Please feel reassured that no-one here feels like that.
Excuse my language, but depression is a bitch! Anyone who says it's not hard hasn't been through it. How terribly insensitive for someone to say you have nothing to be depressed about. You have a mental illness which is serious and completely real! I'm going to group now 5 days a week to help me get over my current episode and if someone was to say that to anyone in the group they would either be mauled or laughed out of the hospital. Lakesha, if you want to hear my story, my blog is http://kiddosjourney.blogspot.com There is also a button on the right hand side of my blog you can click for resource links to organizations that may help you and will take you seriously. You're always in my thoughts my dear. <3
thanks guys. My uncle is the one who said this to me.

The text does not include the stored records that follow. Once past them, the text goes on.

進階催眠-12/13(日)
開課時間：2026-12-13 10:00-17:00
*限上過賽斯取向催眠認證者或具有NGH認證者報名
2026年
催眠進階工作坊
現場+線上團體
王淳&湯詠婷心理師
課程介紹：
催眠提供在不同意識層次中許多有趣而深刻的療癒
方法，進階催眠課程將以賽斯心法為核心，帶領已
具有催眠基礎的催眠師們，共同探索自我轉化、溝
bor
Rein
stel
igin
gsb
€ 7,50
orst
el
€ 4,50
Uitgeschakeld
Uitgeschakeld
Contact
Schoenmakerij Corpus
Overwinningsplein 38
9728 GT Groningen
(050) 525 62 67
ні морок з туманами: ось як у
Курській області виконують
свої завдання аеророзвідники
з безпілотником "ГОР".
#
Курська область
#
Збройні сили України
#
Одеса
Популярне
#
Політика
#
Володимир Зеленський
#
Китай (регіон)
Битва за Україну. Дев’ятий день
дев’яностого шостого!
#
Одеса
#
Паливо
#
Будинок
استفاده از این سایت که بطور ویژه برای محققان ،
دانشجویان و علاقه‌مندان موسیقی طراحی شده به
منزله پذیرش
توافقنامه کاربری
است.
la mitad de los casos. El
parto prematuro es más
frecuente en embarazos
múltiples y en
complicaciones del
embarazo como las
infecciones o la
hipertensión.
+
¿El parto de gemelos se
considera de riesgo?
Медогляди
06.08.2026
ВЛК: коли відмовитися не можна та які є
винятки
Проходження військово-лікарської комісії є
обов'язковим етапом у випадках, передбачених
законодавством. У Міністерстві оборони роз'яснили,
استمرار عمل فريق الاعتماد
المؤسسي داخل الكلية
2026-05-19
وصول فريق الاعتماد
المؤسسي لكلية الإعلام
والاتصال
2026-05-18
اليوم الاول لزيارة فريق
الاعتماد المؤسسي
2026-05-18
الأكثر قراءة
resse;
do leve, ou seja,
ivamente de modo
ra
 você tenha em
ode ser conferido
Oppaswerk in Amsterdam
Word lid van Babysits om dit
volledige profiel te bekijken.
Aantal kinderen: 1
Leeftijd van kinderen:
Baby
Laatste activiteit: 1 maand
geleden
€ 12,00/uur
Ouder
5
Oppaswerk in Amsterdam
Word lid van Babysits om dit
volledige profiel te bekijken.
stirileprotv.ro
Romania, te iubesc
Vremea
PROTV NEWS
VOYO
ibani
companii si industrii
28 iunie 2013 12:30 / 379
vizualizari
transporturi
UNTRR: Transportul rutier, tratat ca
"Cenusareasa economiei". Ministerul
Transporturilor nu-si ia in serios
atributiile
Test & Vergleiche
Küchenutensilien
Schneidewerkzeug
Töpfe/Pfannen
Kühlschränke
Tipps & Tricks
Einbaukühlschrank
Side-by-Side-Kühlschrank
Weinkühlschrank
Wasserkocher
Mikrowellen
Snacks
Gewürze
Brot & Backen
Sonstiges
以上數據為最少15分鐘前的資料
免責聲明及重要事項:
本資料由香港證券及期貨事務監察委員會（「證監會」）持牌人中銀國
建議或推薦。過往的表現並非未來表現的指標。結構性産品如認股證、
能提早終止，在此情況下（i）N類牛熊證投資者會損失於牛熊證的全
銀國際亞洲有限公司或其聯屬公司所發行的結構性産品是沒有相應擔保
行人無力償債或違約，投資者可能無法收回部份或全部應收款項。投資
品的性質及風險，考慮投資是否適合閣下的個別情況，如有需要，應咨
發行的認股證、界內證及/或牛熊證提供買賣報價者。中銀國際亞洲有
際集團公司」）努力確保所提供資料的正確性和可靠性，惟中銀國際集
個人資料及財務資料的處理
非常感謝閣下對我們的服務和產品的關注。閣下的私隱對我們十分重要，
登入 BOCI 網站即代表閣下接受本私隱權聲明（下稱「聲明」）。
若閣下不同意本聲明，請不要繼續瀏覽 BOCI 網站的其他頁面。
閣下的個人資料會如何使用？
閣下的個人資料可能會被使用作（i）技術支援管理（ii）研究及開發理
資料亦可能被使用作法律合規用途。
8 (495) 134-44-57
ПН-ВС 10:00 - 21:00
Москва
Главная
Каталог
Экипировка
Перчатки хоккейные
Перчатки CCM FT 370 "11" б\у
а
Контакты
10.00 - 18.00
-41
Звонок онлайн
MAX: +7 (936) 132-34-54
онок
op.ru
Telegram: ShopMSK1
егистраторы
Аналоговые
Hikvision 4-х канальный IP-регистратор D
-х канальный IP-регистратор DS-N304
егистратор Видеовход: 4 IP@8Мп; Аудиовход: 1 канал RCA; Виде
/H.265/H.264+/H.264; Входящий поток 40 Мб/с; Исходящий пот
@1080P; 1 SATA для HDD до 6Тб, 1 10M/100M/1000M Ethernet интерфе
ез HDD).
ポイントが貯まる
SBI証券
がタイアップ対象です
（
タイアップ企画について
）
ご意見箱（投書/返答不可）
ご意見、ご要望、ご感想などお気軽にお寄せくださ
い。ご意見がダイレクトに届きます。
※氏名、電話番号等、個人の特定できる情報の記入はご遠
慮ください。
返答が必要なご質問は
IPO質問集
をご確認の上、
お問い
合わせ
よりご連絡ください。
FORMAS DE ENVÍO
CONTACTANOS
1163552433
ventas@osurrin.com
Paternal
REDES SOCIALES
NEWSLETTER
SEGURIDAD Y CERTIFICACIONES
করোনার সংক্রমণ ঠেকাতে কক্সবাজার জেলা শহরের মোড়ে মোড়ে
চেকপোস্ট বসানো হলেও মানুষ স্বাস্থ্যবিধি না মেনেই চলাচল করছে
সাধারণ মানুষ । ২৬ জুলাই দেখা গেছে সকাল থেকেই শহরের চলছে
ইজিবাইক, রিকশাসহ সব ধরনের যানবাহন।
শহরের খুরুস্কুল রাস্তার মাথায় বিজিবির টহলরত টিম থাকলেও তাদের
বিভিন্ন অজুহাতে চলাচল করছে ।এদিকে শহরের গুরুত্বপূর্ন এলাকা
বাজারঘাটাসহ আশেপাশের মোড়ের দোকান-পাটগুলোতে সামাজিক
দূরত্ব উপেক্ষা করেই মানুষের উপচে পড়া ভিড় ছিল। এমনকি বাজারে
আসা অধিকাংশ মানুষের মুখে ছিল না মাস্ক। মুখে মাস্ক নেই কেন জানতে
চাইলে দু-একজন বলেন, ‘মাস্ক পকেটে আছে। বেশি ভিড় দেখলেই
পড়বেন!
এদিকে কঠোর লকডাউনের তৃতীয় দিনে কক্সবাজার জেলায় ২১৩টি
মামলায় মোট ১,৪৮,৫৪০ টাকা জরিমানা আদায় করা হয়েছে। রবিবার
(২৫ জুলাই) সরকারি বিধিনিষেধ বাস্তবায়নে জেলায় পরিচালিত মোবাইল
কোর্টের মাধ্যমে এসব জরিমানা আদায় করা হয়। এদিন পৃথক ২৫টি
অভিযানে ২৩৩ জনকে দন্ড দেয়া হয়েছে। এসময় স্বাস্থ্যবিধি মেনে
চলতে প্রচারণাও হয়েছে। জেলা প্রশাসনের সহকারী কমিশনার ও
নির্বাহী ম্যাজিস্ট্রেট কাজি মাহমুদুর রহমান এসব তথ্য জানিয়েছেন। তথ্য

Unfortunately, our families don't always understand. I've been receiving mental health treatment for 12 years and my family often tries to pretend like it's not real. I have bipolar disorder/ADD/anxiety, but my dad has depression and anxiety and it's even difficult for him to understand me. He's been on the same antidepressant for years and doesn't understand why sometimes my meds just stop working. Just understand that because a family member says something out of ignorance or not understanding it doesn't mean that they don't still care for you. I know my parents love me, but it's hard sometimes knowing that they don't understand me a lot. <3
oh hon kiddo is right, some people don't understand, but your friends here do
Working within Mental Health (and being a user) one of the things that is well known is that the person who presents with mental health worries is not always the one who is ill. Another family member/s may be the one/s with the illness and the person who presents with an illness is the one that 'shows' the illness of the family as they are the one most effected emotionally. Think about the causes of reactive depression.
Oh that is so true Sheila! I see that all the time at work - I was told by a very experience therapist that I know through work that sometimes 'madness' is the only sane reaction to a situation.